I’m often asked when people see or hear about my gardens: “How do you get it all done?” The short answer, ‘Little by little.” I started small with my garden, a few simple easy to grow plants and have expanded from there. Every year my garden has grown a bit, with more plants, more variety, and more space. Along the way I learned a few things that help cut down on the amount of work over the summer.
#1 Mulch. Not just the 1-2 inches of mulch or dusting like you do when planting grass, but deep mulch. Like 4-6 inches of mulch. Why that deep? Not only does it help the moisture stay in the soil better, it blocks much of the weed growth. Will you still have to weed? Yes, but much less. Who has time to spend all day weeding anyway?
#2 Tackle small parts at a time. This one hit hard this year. I would look at everything that needed done, planted, weeded, prepped, watered, and simply become overwhelmed. Once I reminded myself to tackle small chunks at a time, it made the job more do-able and less stressful. I divide the garden into sections for planting, weeding and watering and stick with the smaller parts. I am more likely to finish one section before it gets too hot or the kids need me that way.

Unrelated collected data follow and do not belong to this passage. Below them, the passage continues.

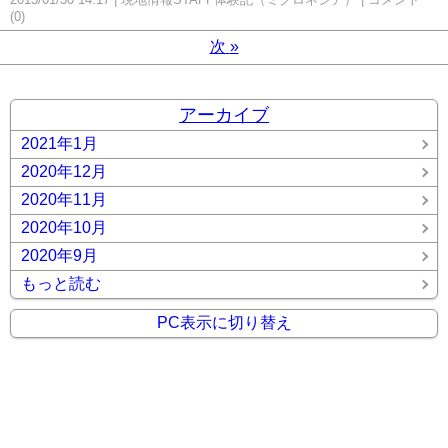
(0)
次
»
アーカイブ
2021年1月
2020年12月
2020年11月
2020年10月
2020年9月
もっと読む
PC表示に切り替え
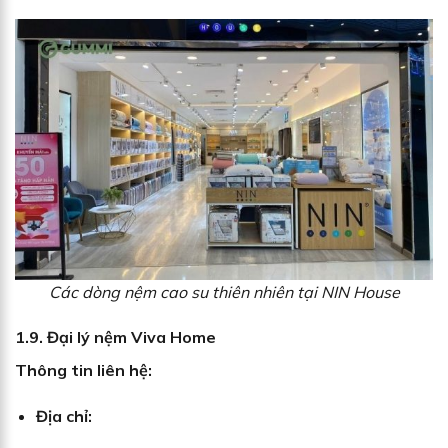
Các dòng nệm cao su thiên nhiên tại NIN House
1.9. Đại lý nệm Viva Home
Thông tin liên hệ:
Địa chỉ:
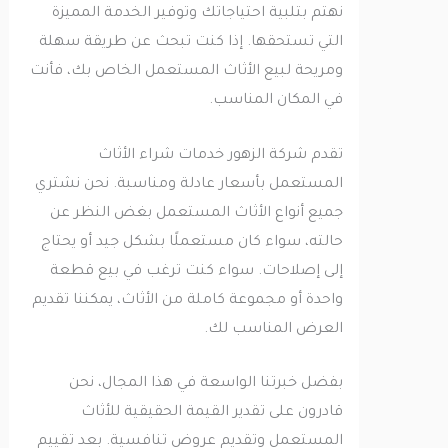
نهتم بتلبية احتياجاتك وتوفير الخدمة المميزة
التي تستحقها. إذا كنت تبحث عن طريقة سهلة
ومريحة لبيع الأثاث المستعمل الخاص بك، فأنت
في المكان المناسب.
تقدم شركة الزهور خدمات شراء الأثاث
المستعمل بأسعار عادلة ومناسبة. نحن نشتري
جميع أنواع الأثاث المستعمل بغض النظر عن
حالته، سواء كان مستعملًا بشكل جيد أو يحتاج
إلى إصلاحات. سواء كنت ترغب في بيع قطعة
واحدة أو مجموعة كاملة من الأثاث، يمكننا تقديم
العرض المناسب لك.
بفضل خبرتنا الواسعة في هذا المجال، نحن
قادرون على تقدير القيمة الحقيقية للأثاث
المستعمل وتقديم عروض تنافسية. بعد تقييم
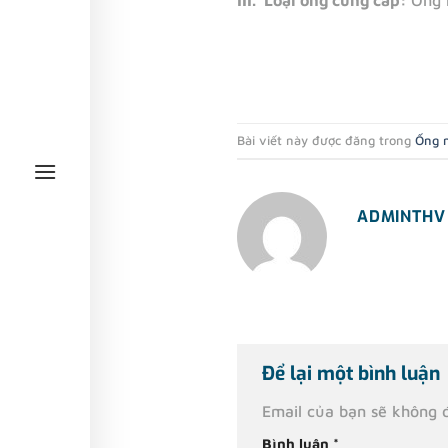
III. Loại ống cung cấp:
Ống 
Bài viết này được đăng trong
Ống 
ADMINTHV
Để lại một bình luận
Email của bạn sẽ không đ
Bình luận
*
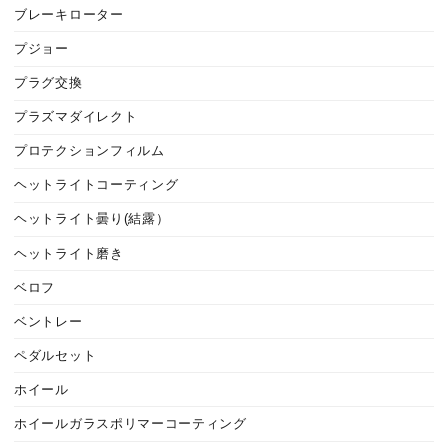
ブレーキローター
プジョー
プラグ交換
プラズマダイレクト
プロテクションフィルム
ヘットライトコーティング
ヘットライト曇り(結露）
ヘットライト磨き
ベロフ
ベントレー
ペダルセット
ホイール
ホイールガラスポリマーコーティング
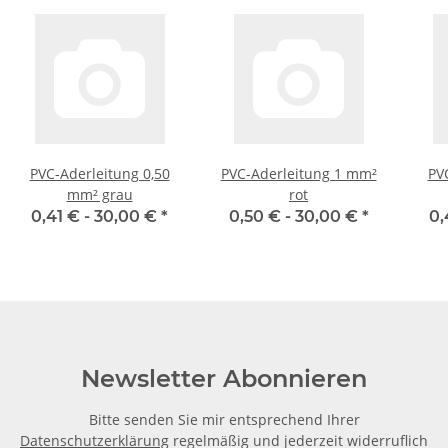
PVC-Aderleitung 0,50
PVC-Aderleitung 1 mm²
PV
mm² grau
rot
0,41 € -
30,00 €
*
0,50 € -
30,00 €
*
0,
Newsletter Abonnieren
Bitte senden Sie mir entsprechend Ihrer
Datenschutzerklärung
regelmäßig und jederzeit widerruflich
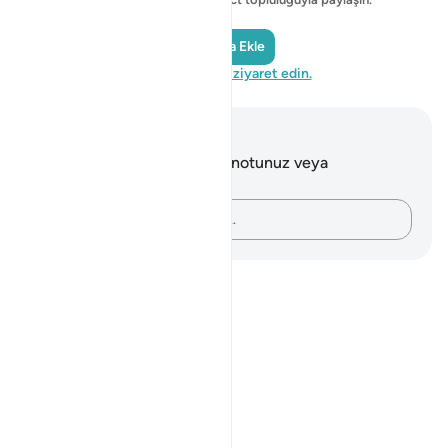
Yansıma Ekle
QuranReflect'i ziyaret edin.
Notlar ve Düşünceler
Bu ayetle ilgili herhangi bir notunuz veya
düşünceniz yok.
Düşüncelerinizi kaydedin…
Notes
placeholders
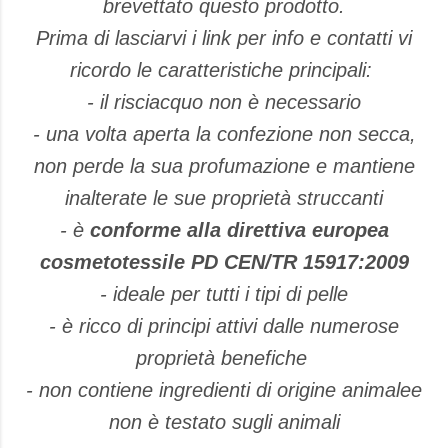
brevettato questo prodotto.
Prima di lasciarvi i link per info e contatti vi
ricordo le caratteristiche principali:
- il risciacquo non è necessario
- una volta aperta la confezione non secca,
non perde la sua profumazione e mantiene
inalterate le sue proprietà struccanti
- è
conforme alla direttiva europea
cosmetotessile PD CEN/TR 15917:2009
- ideale per tutti i tipi di pelle
- è ricco di principi attivi dalle numerose
proprietà benefiche
- non contiene ingredienti di origine animalee
non è testato sugli animali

#3 Try one new thing at a time. This is huge for beginners. I started with a sweet corn patch my hubby planted, some pumpkins and cucumbers that took over, and maybe a tomato plant and pepper. I cannot even count how many plants I have now without walking around the gardens. Each year I added one or two varieties to try. Became good with those and added more. I also started with small patches to experiment with so space isn't wasted.
#4 Companion plant. This took me a few years to catch on to. It actually started by accident, when I couldn’t fit all my tomatoes in one spot in the garden. The results were worth repeating year after year! There was less bug damage to the overall crop when plants were mixed together. This year I took a spin on it and planted my tomatoes all in beds together, but planted basil around them. Basil tends to repel the bugs attracted to the tomatoes and I wanted more basil. It was a win-win. Check out the list of friend/foe plants I made earlier for more details.
What are some lessons you’ve learned from your hobbies that others would benefit from?